Tek-Tips is the largest IT community on the Internet today!

Members share and learn making Tek-Tips Forums the best source of peer-reviewed technical information on the Internet!

  • Congratulations Mike Lewis on being selected by the Tek-Tips community for having the most helpful posts in the forums last week. Way to Go!

Cannot boot up old RS/6000 box

Status
Not open for further replies.

alteh

Programmer
Aug 31, 2007
3
0
0

Hello world,

I need to boot up this 10 year old IBM RS/6000 server. I can't ping it on the network. It's supposed to be running AIX.

The LED is showing an error code of FFE.

It's one of a sequence of Firmware Checkpoint Codes.
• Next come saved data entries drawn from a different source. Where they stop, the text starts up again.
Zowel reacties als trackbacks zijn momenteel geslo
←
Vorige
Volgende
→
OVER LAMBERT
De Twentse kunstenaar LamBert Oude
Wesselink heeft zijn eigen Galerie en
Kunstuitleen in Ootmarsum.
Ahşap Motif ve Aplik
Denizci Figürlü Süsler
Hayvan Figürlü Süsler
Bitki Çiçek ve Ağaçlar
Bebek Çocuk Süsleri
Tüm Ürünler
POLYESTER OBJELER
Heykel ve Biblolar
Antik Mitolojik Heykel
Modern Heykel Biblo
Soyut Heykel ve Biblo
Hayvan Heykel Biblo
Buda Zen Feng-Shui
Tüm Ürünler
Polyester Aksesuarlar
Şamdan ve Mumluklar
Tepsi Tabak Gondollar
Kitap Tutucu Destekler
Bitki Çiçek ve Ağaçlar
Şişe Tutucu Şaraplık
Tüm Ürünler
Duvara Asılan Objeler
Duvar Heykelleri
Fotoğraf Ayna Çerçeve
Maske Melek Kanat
The manual says FFE means: "No boot - critical error(s) reported by IPL ROS -or- F1 key pressed", but I did not press F1.
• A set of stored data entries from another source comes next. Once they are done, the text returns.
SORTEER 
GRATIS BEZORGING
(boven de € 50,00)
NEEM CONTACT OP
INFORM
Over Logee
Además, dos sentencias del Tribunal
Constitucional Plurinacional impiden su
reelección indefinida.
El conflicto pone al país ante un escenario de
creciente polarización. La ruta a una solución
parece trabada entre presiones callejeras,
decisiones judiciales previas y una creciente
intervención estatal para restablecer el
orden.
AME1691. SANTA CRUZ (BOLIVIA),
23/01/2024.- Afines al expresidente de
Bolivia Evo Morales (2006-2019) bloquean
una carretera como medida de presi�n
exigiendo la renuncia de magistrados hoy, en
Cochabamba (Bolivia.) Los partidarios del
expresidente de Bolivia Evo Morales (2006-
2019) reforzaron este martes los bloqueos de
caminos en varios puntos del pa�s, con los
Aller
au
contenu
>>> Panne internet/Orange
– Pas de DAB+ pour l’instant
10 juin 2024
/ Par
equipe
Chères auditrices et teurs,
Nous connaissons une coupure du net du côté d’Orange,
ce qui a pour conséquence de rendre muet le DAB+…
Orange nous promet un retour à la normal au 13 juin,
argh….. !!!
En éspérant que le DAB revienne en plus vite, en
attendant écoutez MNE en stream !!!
But it's not really helpful as I have no other explanation. What does it really mean? What could the critical error(s) be?

I think it couldn't get beyond the firmware, so disk not read hence no boot up - tape still stuck in tape drive, diskette and CD-ROM drives not working...etc., because no controller processes running.
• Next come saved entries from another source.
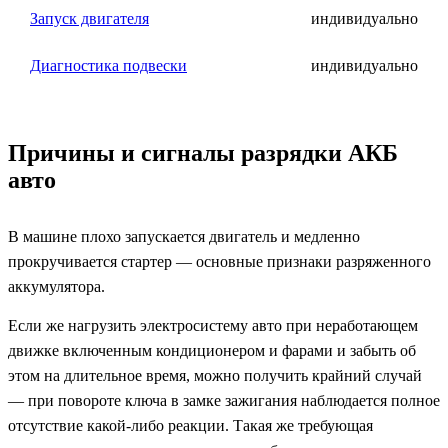
Запуск двигателя
индивидуально
Диагностика подвески
индивидуально
Причины и сигналы разрядки АКБ
авто
В машине плохо запускается двигатель и медленно
прокручивается стартер — основные признаки разряженного
аккумулятора.
Если же нагрузить электросистему авто при неработающем
движке включенным кондиционером и фарами и забыть об
этом на длительное время, можно получить крайний случай
— при повороте ключа в замке зажигания наблюдается полное
отсутствие какой-либо реакции. Такая же требующая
What do I do next? Change the battery on the motherboard? which may be for the IPL ROS Flash EPROM? I don't even know if the hard drives (x2) are OK or not.

I've also got an even older green console that can be plugged in, but it's trial and error when following the screen prompts and menus. Doesn't seem to like to reboot the box either.

I'm thinking perhaps I might try plugging the hard drives in another AIX box?

Any suggestions, tips, information... welcome.

I MUST rescue the data on the box!!!!!!

Thanks,

Al

 
Putting the drives in another AIX machine is probably going to be the quickest way of recovering your data. It should be straightforward to import the volume group.

Apart from that, it would be helpful to include the machine type and model, as well as the version of AIX you are expecting on the machine.

Judging by the types of errors in the same range/family as FFE, it looks like a hardware fault. My first inclination would be to open it up and make sure all connections are firmly seated, blow out excess dust. The description for FFE isn't that any particular part has failed, so that usually points me to look for loose connections.
 
Thanks. It was a hard disk crash! Heard some clicking noise whilst attempting to boot up, so opened up front panel to check. The amber LED is not lit, another small amber LED on circuit board is on.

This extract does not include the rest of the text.